228,,Americas,Caribbean,4993,4989,−0.08%
229,,Americas,South America,3234,3377,+4.42%
230,,Oceania,Polynesia,1620,1615,−0.31%
231,,Oceania,Polynesia,1319,1340,+1.59%


It looks like most of our data made it into the table, but there's a problem with the 'Country' column.

Check out the wikipedia page, and you'll see that there are also images of flags next to each Country name. This is probabaly the problem, so we'll look for the different tags next to the country names and adjust the for loop.
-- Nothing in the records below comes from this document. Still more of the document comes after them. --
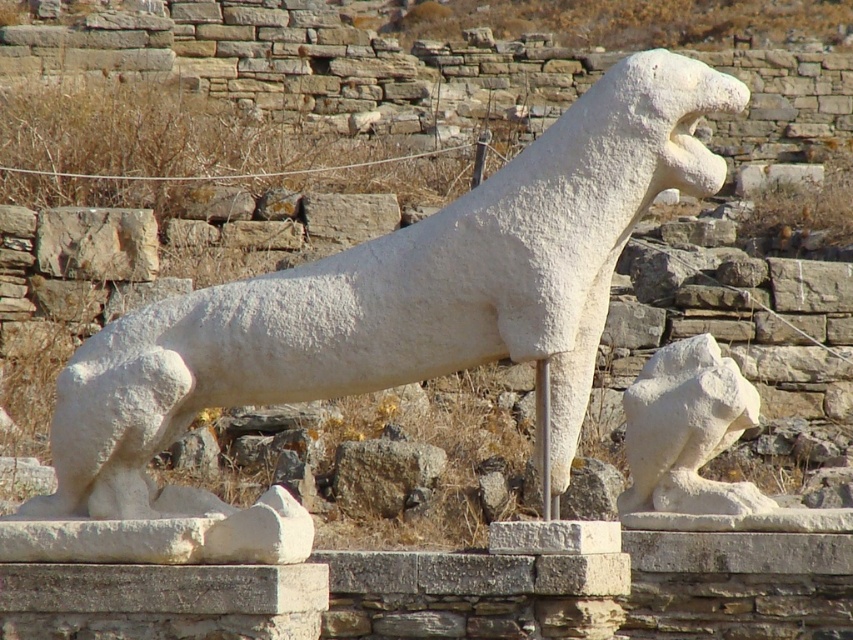 Question: Can you confirm if white marble dog at center is smaller than white stone lion at lower right?

Choices:
 (A) no
 (B) yes

Answer: (A)

Question: Which object is farther from the camera taking this photo?

Choices:
 (A) white marble dog at center
 (B) white stone lion at lower right

Answer: (B)

Question: Can you confirm if white marble dog at center is positioned above white stone lion at lower right?

Choices:
 (A) yes
 (B) no

Answer: (A)

Question: Does white marble dog at center have a smaller size compared to white stone lion at lower right?

Choices:
 (A) no
 (B) yes

Answer: (A)

Question: Which point appears closest to the camera in this image?

Choices:
 (A) [x=260, y=332]
 (B) [x=737, y=397]

Answer: (A) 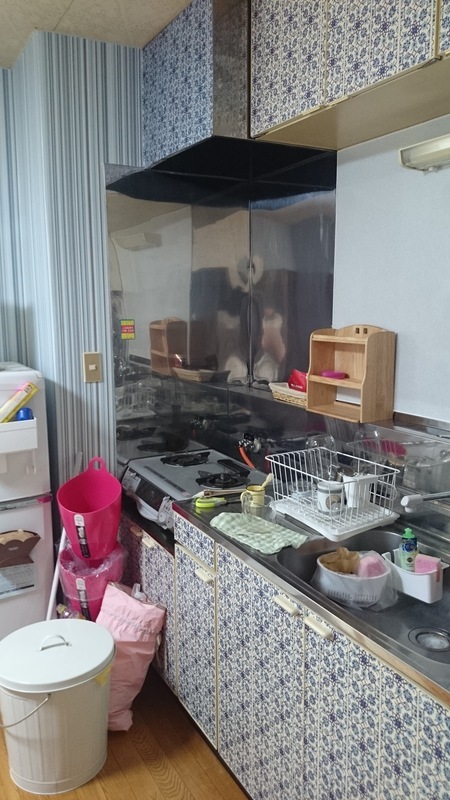 The width and height of the screenshot is (450, 800). Find the location of `wall above sink`. wall above sink is located at coordinates (426, 356). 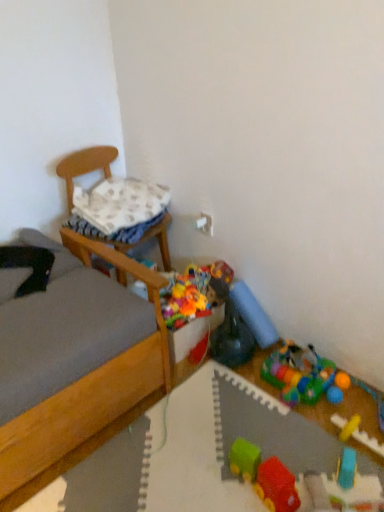 At what (x,y) coordinates should I click in order to perform the action: click on vacant area that lies between rubberized plastic train at center, the 1th toy in the front-to-back sequence, and rubberized plastic play mat at lower right, the third toy viewed from the back. Please return your answer as a coordinate pair (x, y). This screenshot has width=384, height=512. Looking at the image, I should click on (286, 426).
This is the most common issue you'll have with wikipedia data.

In [0]:
A=[]
B=[]
C=[]
D=[]
E=[]
F=[]

for row in right_table.findAll('tr'):
    cells=row.findAll('td')
    if len(cells)==6:
        mlnk=cells[0].findAll('a')
        A.append(mlnk[0].contents[0])
        B.append(cells[1].find(text=True))
        C.append(cells[2].find(text=True))
        D.append(cells[3].find(text=True))
        E.append(cells[4].find(text=True))
        F.append(cells[5].find(text=True))

In [7]:
import pandas as pd
df=pd.DataFrame(A,columns=['Country'])
df['Region1']=B
df['Region2']=C
df['2018Pop']=D
df['2019Pop']=E
df['PercentPopChange']=F

# Check our table 
df

Unnamed: 0,Country,Region1,Region2,2018Pop,2019Pop,PercentPopChange
0,China,Asia,Eastern Asia,1427647786,1433783686,+0.43%
1,India,Asia,Southern Asia,1352642280,1366417754,+1.02%
2,United States,Americas,Northern America,327096265,329064917,+0.60%
3,Indonesia,Asia,South-eastern Asia,267670543,270625568,+1.10%
4,Pakistan,Asia,Southern Asia,212228286,216565318,+2.04%
...,...,...,...,...,...,...
228,Montserrat,Americas,Caribbean,4993,4989,−0.08%
229,Falkland Islands,Americas,South America,3234,3377,+4.42%
230,Niue,Oceania,Polynesia,1620,1615,−0.31%
231,Tokelau,Oceania,Polynesia,1319,1340,+1.59%


Now that our table looks good, it's important that we spot check a few rows to make sure everything is lined up properly. After this is done, this dataframe is ready to use!